AfD-Wahlkampf mit chinesischer Kohlekraft

Warum ein Foto auf der Website der Rechtspartei ein Hinweis für deren unglaubwürdige Klima- und Energiepolitik ist

  • Eva Bulling-Schröter
  • Lesedauer: 5 Min.

Dass die »Alternative für Deutschland« gerne mal Flaggen anderer Nationen verwechselt, nur weil da ein Halbmond prangt, diese Ignoranz von Frauke Petry ist zum Kopfschütteln. Dass der Thüringer AfD-Chef Höcke Hitler gar nicht so schlimm findet, weil es »in der Geschichte kein Schwarz und Weiß gibt«, sondern »viele Grautöne«, das ist schlimm. Dass die AfD den Klimawandel entgegen dem Wissen der gesamten Wissenschaft für ein Verschwörungsmachwerk hält, um in Deutschland eine »große Transformation der Gesellschaft« voranzutreiben, ist unglaublich. Dass die Neurechten für die Zukunft ihrer Energiepolitik allerdings mit einem der dreckigsten Kohlekraftwerke der Erde werben, also das ist einfach nur noch dumm.
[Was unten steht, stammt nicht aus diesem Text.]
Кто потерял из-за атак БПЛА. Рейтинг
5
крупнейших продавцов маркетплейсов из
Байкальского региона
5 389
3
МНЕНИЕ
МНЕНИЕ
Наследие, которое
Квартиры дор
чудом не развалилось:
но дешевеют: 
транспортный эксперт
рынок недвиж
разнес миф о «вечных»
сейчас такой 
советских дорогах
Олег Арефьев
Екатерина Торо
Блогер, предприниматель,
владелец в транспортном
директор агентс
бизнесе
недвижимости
Auf der AfD-Webseite firmiert das Thema »Energie« unter dem Slogan: »Die AfD sagt ‘Ja zum Umweltschutz’, macht aber Schluss mit der ‘Klimaschutzpolitik’.« Leider keine Fake News: Klimaschutzpolitik schreibt die Partei im Jahr zwei nach dem globalen Klimaschutzabkommen von Paris tatsächlich in Anführungszeichen. Über dem Forderungskatalog - mehr Kohle, Fracking in Deutschland und zurück zur Atomkraft (ein wahrer Wunschkatalog der fossil-atomaren Industrielobbys) - prangt ein Foto ohne Bildunterschrift, eine in warm-leuchtendes Licht getauchte Industrieanlage. Eine Inselkette schmiegt sich in einen tropischen Sonnenuntergang. Die Natur harmoniert idyllisch mit den zwei schlanken Schornsteinen, Baumgrün im Vordergrund, bläulicher Abendhimmel. Strom aus Kohle? Kein Problem, ist die Message an die Klientel. Doch hätten die »Blauen«, wie schon beim Fahnenfauxpas oder anderen Rassismusausfällen (Boateng und Gauland), nicht nach Farben, sondern nach Inhalt gehen sollen.
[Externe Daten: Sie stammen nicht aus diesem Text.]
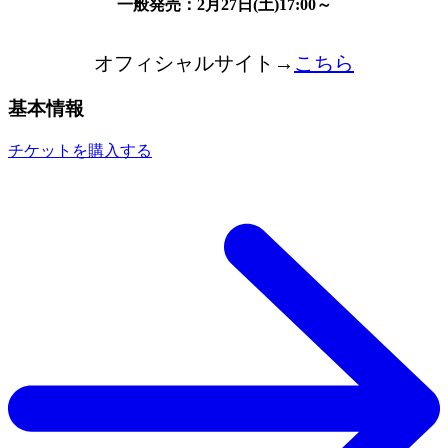
一般発売：2月27日(土)17:00～
オフィシャルサイト→
こちら
基本情報
チケットを購入する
Eine kurze Recherche zeigt schnell: Die AfD rührt die Werbetrommel für eine alternative Energiezukunft mit dem Uralt-Kohlekraftwerk »Castle Peak Power Station«. Mit 1408 Megawatt Leistung ist es eine der größten Dreckschleudern der Welt. Standort: Hong Kong, China. Gebaut 1982, liefert Castle Peak wegen seines geringen Wirkungsgrades mit einer der ineffizientesten Formen der Energiegewinnung überhaupt Strom. Während Großverbraucher, wie auf dem Foto das Zementwerk nebenan, die Energie verbilligt bekommen, zahlt der Kleinverbraucher ordentlich drauf und löhnt für die Unternehmensgewinne mit, demonstrierte etwa Greenpeace gegen das Kohlegeschäftsmodell der Betreiberfirmen. Wie in China zahlt auch in Deutschland »der kleine Mann« die Stromrechnung für die Großindustrie, durch Industrieprivilegien jedes Jahr rund 7,7 Milliarden Euro. Machen die Petrys und Höckes Stimmung dagegen, dass die Bundesländer vom Bund 2016 bis 2018 insgesamt sieben Milliarden Euro zusätzlich für Integration von Flüchtlingen erhalten, ist bei den Energie-Industriegeschenken von der AfD kein Aufschrei zu hören.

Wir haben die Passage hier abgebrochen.